## Excerpted data
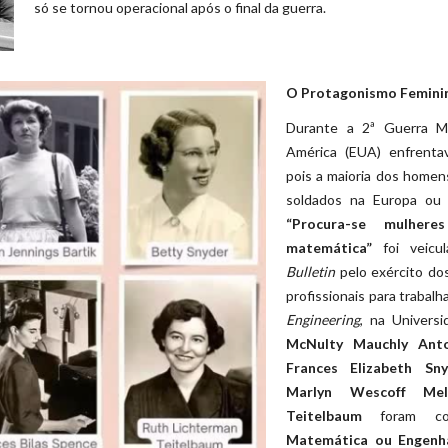
só se tornou operacional após o final da guerra.
O Protagonismo Feminin
Durante a 2ª Guerra M
América (EUA) enfrentav
pois a maioria dos homen
soldados na Europa ou 
“Procura-se mulhere
matemática”
foi veicu
Bulletin
pelo exército do
profissionais para trabalh
Engineering
, na Universi
McNulty Mauchly Anton
Frances Elizabeth Sny
Marlyn Wescoff Mel
Teitelbaum
foram con
Matemática ou Engenh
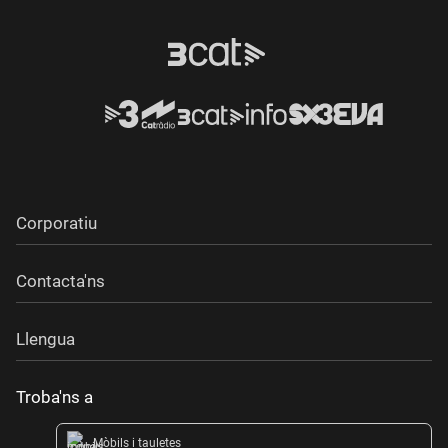
Corporatiu
Contacta'ns
Llengua
Troba'ns a
Mòbils i tauletes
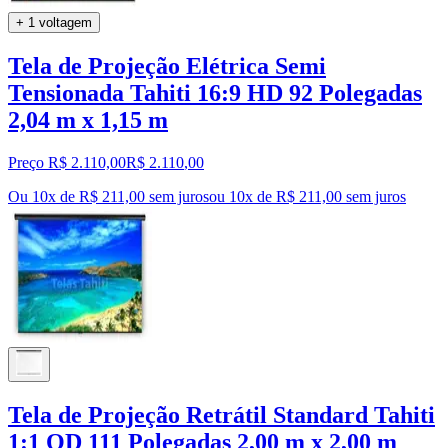
+ 1 voltagem
Tela de Projeção Elétrica Semi
Tensionada Tahiti 16:9 HD 92 Polegadas
2,04 m x 1,15 m
Preço R$ 2.110,00
R$
2.110
,
00
Ou 10x de R$ 211,00 sem juros
ou
10
x de
R$ 211,00
sem juros
Tela de Projeção Retrátil Standard Tahiti
1:1 QD 111 Polegadas 2,00 m x 2,00 m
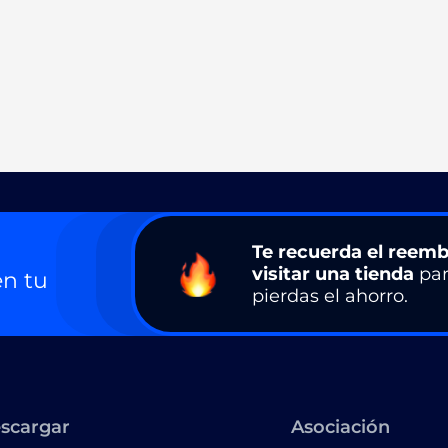
Te recuerda el reemb
visitar una tienda
par
n tu
pierdas el ahorro.
scargar
Asociación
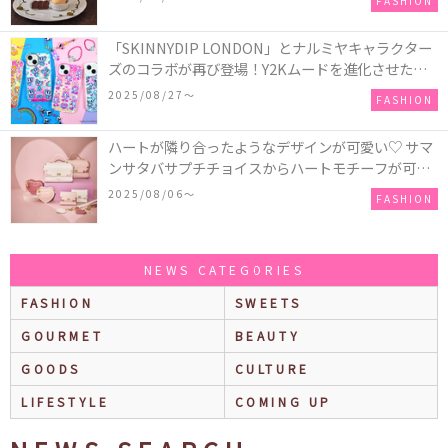
FASHION
「かぼちゃのオバケーキプレート」も登場
「SKINNYDIP LONDON」とナルミヤキャラクター
ズのコラボが再び登場！Y2Kムードを進化させた新
作コレクションを発売♪
2025/08/27〜
FASHION
ハートが隣り合ったようなデザインが可愛い♡ サマ
ンサタバサプチチョイスからハートモチーフが可愛
いHeart Collectionが発売！
2025/08/06〜
FASHION
NEWS CATEGORIES
FASHION
SWEETS
GOURMET
BEAUTY
GOODS
CULTURE
LIFESTYLE
COMING UP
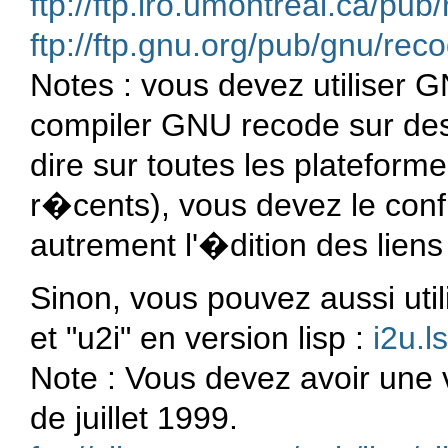
ftp://ftp.iro.umontreal.ca/pub
ftp://ftp.gnu.org/pub/gnu/rec
Notes : vous devez utiliser 
compiler GNU recode sur des 
dire sur toutes les platefor
r�cents), vous devez le confi
autrement l'�dition des lien
Sinon, vous pouvez aussi util
et "u2i" en version lisp :
i2u.l
Note : Vous devez avoir une 
de juillet 1999.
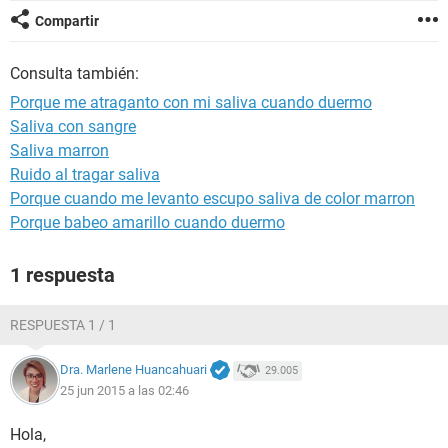
Compartir
Consulta también:
Porque me atraganto con mi saliva cuando duermo
Saliva con sangre
Saliva marron
Ruido al tragar saliva
Porque cuando me levanto escupo saliva de color marron
Porque babeo amarillo cuando duermo
1 respuesta
RESPUESTA 1 / 1
Dra. Marlene Huancahuari
29.005
25 jun 2015 a las 02:46
Hola,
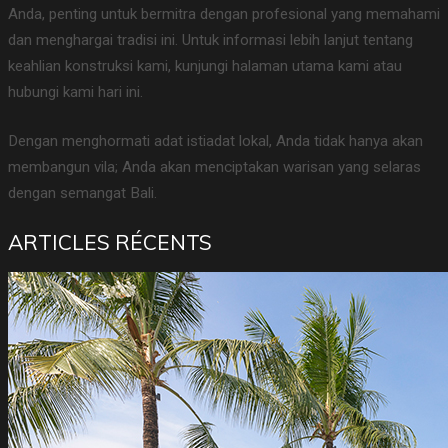
Anda, penting untuk bermitra dengan profesional yang memahami
dan menghargai tradisi ini. Untuk informasi lebih lanjut tentang
keahlian konstruksi kami, kunjungi halaman utama kami atau
hubungi kami hari ini.
Dengan menghormati adat istiadat lokal, Anda tidak hanya akan
membangun vila; Anda akan menciptakan warisan yang selaras
dengan semangat Bali.
ARTICLES RÉCENTS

## Exercise objective
Repeat the material above exactly. Leave every picture out of it.

## Answer section
só se tornou operacional após o final da guerra.
O Protagonismo Feminin
Durante a 2ª Guerra M
América (EUA) enfrentav
pois a maioria dos homen
soldados na Europa ou 
“Procura-se mulhere
matemática”
foi veicu
Bulletin
pelo exército do
profissionais para trabalh
Engineering
, na Universi
McNulty Mauchly Anton
Frances Elizabeth Sny
Marlyn Wescoff Mel
Teitelbaum
foram con
Matemática ou Engenh
Corporatiu
Contacta'ns
Llengua
Troba'ns a
Mòbils i tauletes
+ 1 voltagem
Tela de Projeção Elétrica Semi
Tensionada Tahiti 16:9 HD 92 Polegadas
2,04 m x 1,15 m
Preço R$ 2.110,00
R$
2.110
,
00
Ou 10x de R$ 211,00 sem juros
ou
10
x de
R$ 211,00
sem juros
Tela de Projeção Retrátil Standard Tahiti
1:1 QD 111 Polegadas 2,00 m x 2,00 m
Te recuerda el reemb
visitar una tienda
par
n tu
pierdas el ahorro.
scargar
Asociación
FASHION
「かぼちゃのオバケーキプレート」も登場
「SKINNYDIP LONDON」とナルミヤキャラクター
ズのコラボが再び登場！Y2Kムードを進化させた新
作コレクションを発売♪
2025/08/27〜
FASHION
ハートが隣り合ったようなデザインが可愛い♡ サマ
ンサタバサプチチョイスからハートモチーフが可愛
いHeart Collectionが発売！
2025/08/06〜
FASHION
NEWS CATEGORIES
FASHION
SWEETS
GOURMET
BEAUTY
GOODS
CULTURE
LIFESTYLE
COMING UP
ftp://ftp.iro.umontreal.ca/pub
ftp://ftp.gnu.org/pub/gnu/rec
Notes : vous devez utiliser 
compiler GNU recode sur des 
dire sur toutes les platefor
r�cents), vous devez le confi
autrement l'�dition des lien
Sinon, vous pouvez aussi util
et "u2i" en version lisp :
i2u.l
Note : Vous devez avoir une 
de juillet 1999.
Compartir
Consulta también:
Porque me atraganto con mi saliva cuando duermo
Saliva con sangre
Saliva marron
Ruido al tragar saliva
Porque cuando me levanto escupo saliva de color marron
Porque babeo amarillo cuando duermo
1 respuesta
RESPUESTA 1 / 1
Dra. Marlene Huancahuari
29.005
25 jun 2015 a las 02:46
Hola,
Anda, penting untuk bermitra dengan profesional yang memahami
dan menghargai tradisi ini. Untuk informasi lebih lanjut tentang
keahlian konstruksi kami, kunjungi halaman utama kami atau
hubungi kami hari ini.
Dengan menghormati adat istiadat lokal, Anda tidak hanya akan
membangun vila; Anda akan menciptakan warisan yang selaras
dengan semangat Bali.
ARTICLES RÉCENTS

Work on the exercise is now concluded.